Review: Macabre
Local GP William Prince comes home to find his young
daughter has been kidnapped. His secretary Jacqueline Scott (in her film debut)
receives a disturbing phone call claiming that the child has been buried alive
with only a few hours left. The race to locate her burial site begins...well,
after a lot of standing around and talking. Jim Backus plays the local sheriff
who has a grudge against Prince from way back, concerning the deaths of both
men’s wives (who were sisters to one another).
Schlock producer-director William Castle (“House
on Haunted Hill”, “I Saw What You Did”)
has an off day with this slow and unhelpfully complicated 1958 thriller. The
cast looks good on paper but no one has a very good showing here. William
Prince (a good actor elsewhere) is implausibly calm and too flat, whilst a
fence-swinging Jacqeline Scott is at the other extreme from moment one.
Scripted by Robb White (Castle’s “House on Haunted Hill”) from
an Anthony Boucher novel, the premise
is a workable one but why in the
hell does this film spend so much time on characters talking when there’s a
poor child in danger? It has a fatal lack of urgency, and the occasional
showing of a ticking clock hardly compensates. I’m afraid Mr. Castle, for all
that he is good at – promotion for instance – is not adept at making
race-against-the-clock thrillers. 72 minutes feels like 100 with this film.

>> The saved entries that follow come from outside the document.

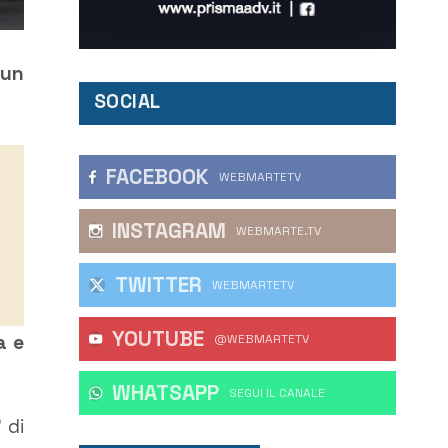
 un
SOCIAL
FACEBOOK
WEBMARTETV
INSTAGRAM
WEBMARTE.TV
TWITTER
WEBMARTETV
YOUTUBE
a e
@WEBMARTETV
WHATSAPP
‎SEGUI IL CANALE
 di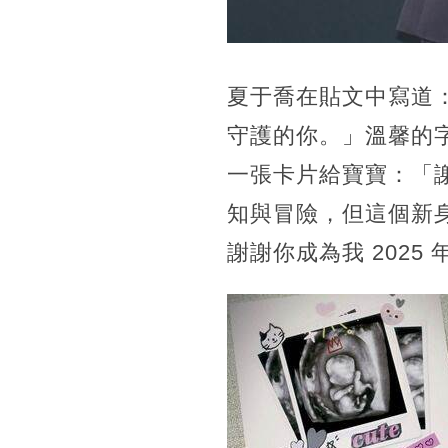
夏于喬在貼文中寫道
守護的你。」溫馨的
一張卡片給寶寶：「
知與冒險，但這個新
謝謝你成為我 202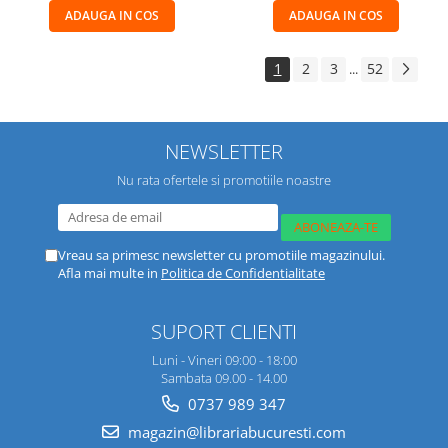
ADAUGA IN COS
ADAUGA IN COS
1
2
3
52
...
NEWSLETTER
Nu rata ofertele si promotiile noastre
Vreau sa primesc newsletter cu promotiile magazinului.
Afla mai multe in
Politica de Confidentialitate
SUPORT CLIENTI
Luni - Vineri 09:00 - 18:00
Sambata 09.00 - 14.00
0737 989 347
magazin@librariabucuresti.com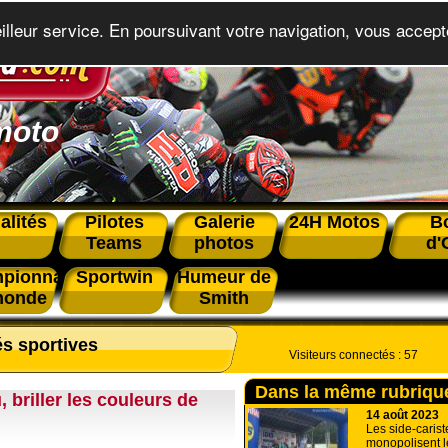
eilleur service. En poursuivant votre navigation, vous accepte
moto
alités
Pilotes
Galerie
24H Motos
B
Teams
photos
d'
pionnat
Sportwin
Humeur de
monde
Smith
és sportives
Visiteurs connectés :
57
Dans la même rubriqu
 briller les couleurs de
14 août 2023
Les side-carist
monopolisent 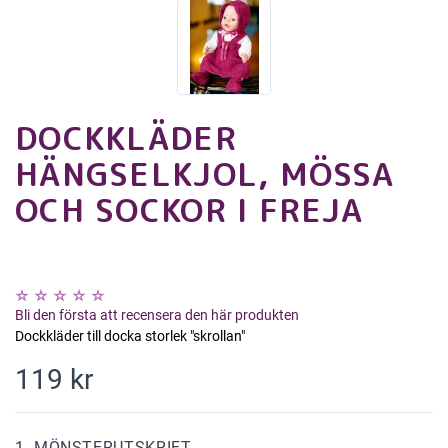
DOCKKLÄDER
HÄNGSELKJOL, MÖSSA
OCH SOCKOR I FREJA
Bli den första att recensera den här produkten
Dockkläder till docka storlek "skrollan"
119 kr
1. MÖNSTERUTSKRIFT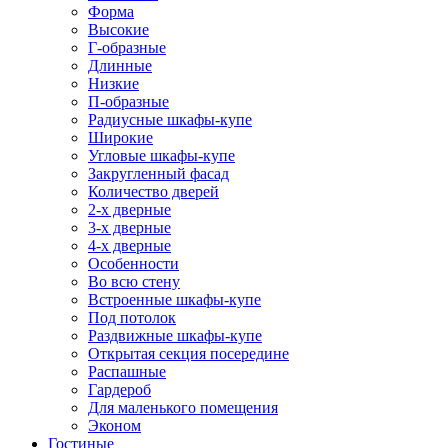
Форма
Высокие
Г-образные
Длинные
Низкие
П-образные
Радиусные шкафы-купе
Широкие
Угловые шкафы-купе
Закругленный фасад
Количество дверей
2-х дверные
3-х дверные
4-х дверные
Особенности
Во всю стену
Встроенные шкафы-купе
Под потолок
Раздвижные шкафы-купе
Открытая секция посередине
Распашные
Гардероб
Для маленького помещения
Эконом
Гостиные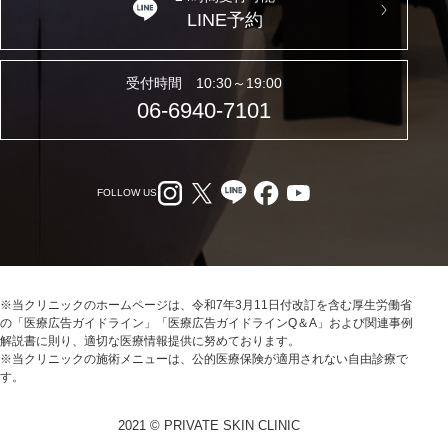
LINE予約
受付時間 10:30～19:00
06-6940-7101
FOLLOW US
※当クリニックのホームページは、令和7年3月11日付改訂を含む厚生労働省
の「医療広告ガイドライン」「医療広告ガイドラインQ＆A」および関連事例
解説書に則り、適切な医療情報提供に努めております。
※当クリニックの施術メニューは、公的医療保険が適用されない自由診療で
す。
2021 © PRIVATE SKIN CLINIC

The B&W cinematography by Carl
E. Guthrie (“Caged”, “House on Haunted Hill”) is
nice and certain story elements are quite shocking for
1958, otherwise this is even worse than Castle’s boring remake of “The Old
Dark House” and seems like a filmmaker who hadn’t quite gotten himself
together yet. By the way, the gimmick this time was an insurance policy against
‘Death by Fright’, I doubt there would’ve been any fatal cases with this bore
(though the gimmick did help at the box-office, to be fair).